Bethany estava fascinada com a vulnerabilidade que enxergava no rosto de Cristiano. Aproximou-se para tocá-lo, e ele agarrou sua mão.
— Quando me ofereceu a opção de não nos casarmos, no entanto, logo pensei que nunca aceitaria. Queria você por inteiro — disse, encarando-a. — Não queria ser pai apenas meio período, nem participar de metade de sua vida. Certo, é duro para mim dizer isso, na verdade, jamais disse isso antes:
— Eu a amo. Acho que me apaixonei naquelas duas semanas em Barbados. Mas como saber ao certo? Jamais tinha me apaixonado antes, e para dizer a verdade, nunca imaginei que o amor poderia ser assim tão complicado, imprevisível, turbulento. Imaginei que fosse apenas desejo, algo passageiro. Depois chamei a nossa situação de dever. Dei todos os nomes a ela, menos o correto.
— Você me ama?
— Não fique tão chocada — Cristiano respondeu, defensivamente. — Tudo o que fiz nos últimos meses prova isso.
Era verdade. Bethany o abraçou e teria repetido mil vezes que também o amava, caso ele não a tivesse interrompido, sorrindo.
— Sinto muito por não ter falado nada sobre Anita — ele disse, sem dar muita importância.
— Você se sentiu encurralado — disse Bethany, em tom suave. — Não queria soar como uma mulher ciumenta.
— Você tinha todo o direito. Prefiro isto a saber que não se importaria ao me ver com outra, porque eu até mataria, caso visse você com outro homem. Daria um soco na cara dele.
Ainda nas nuvens, Bethany soube que a mulher com roupas casuais pela qual fizera tanto drama, Anita, era coordenadora de projetos de caridade na África.
— Queria que fosse uma surpresa. Estou envolvido no projeto de construção de um vilarejo na África profunda... será o primeiro de muitos — disse, sorrindo ao ver a expressão no rosto de Bethany. — Não fique tão maravilhada — Cristiano disse, dando um beijo caloroso em seus lábios. — Afinal de contas, você não contou aos seus pais que estou envolvido em projetos de caridade mundo afora? Acho que poderá decidir onde será o próximo... Sei que é boa instigadora... E não se preocupe com Anita... Ela é homossexual.

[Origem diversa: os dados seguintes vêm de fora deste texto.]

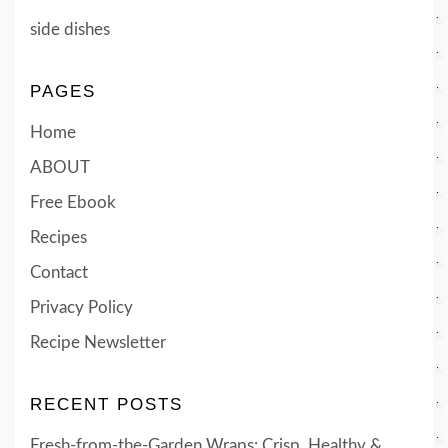
side dishes
PAGES
Home
ABOUT
Free Ebook
Recipes
Contact
Privacy Policy
Recipe Newsletter
RECENT POSTS
Fresh-from-the-Garden Wraps: Crisp, Healthy &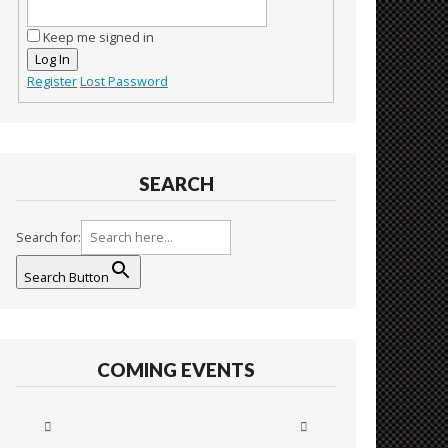
Keep me signed in
Log In
Register
Lost Password
SEARCH
Search for:
Search Button
COMING EVENTS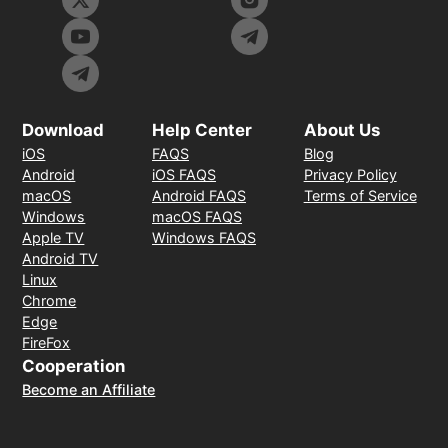
Download
Help Center
About Us
iOS
FAQS
Blog
Android
iOS FAQS
Privacy Policy
macOS
Android FAQS
Terms of Service
Windows
macOS FAQS
Apple TV
Windows FAQS
Android TV
Linux
Chrome
Edge
FireFox
Cooperation
Become an Affiliate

A filhinha de Cristiano e Bethany nasceu sem problemas, duas semanas mais tarde. Cristiano anunciou, com uma sinceridade que fez Bethany sorrir, que se apaixonara mais uma vez. Helena Grace era gorducha, com os cabelos fartos da mãe e os lindos olhos escuros do pai, com incríveis cílios. Os avós ficaram loucos com a primeira neta de ambos os lados, os planos de casamento foram discutidos em detalhes, com Cristiano e Bethany observando, animados, e contribuindo com tudo o que fosse necessário, mas sempre loucos para voltar à sua cama, todas as noites.
Com a filha entre os dois, antes de ser cuidadosamente transferida ao moisés, que era sempre deixado ao lado da cama, discutiam sobre deixar Londres e viver em um lugar não muito distante, mas menos agitado.
— Nunca imaginei — disse Cristiano, pensando alto mais de uma vez — que algum dia pensaria em escapar da vida frenética do meu trabalho em Londres. A culpa é sua, minha bruxinha querida...
Bethany estava tão feliz, que assumiu essa culpa.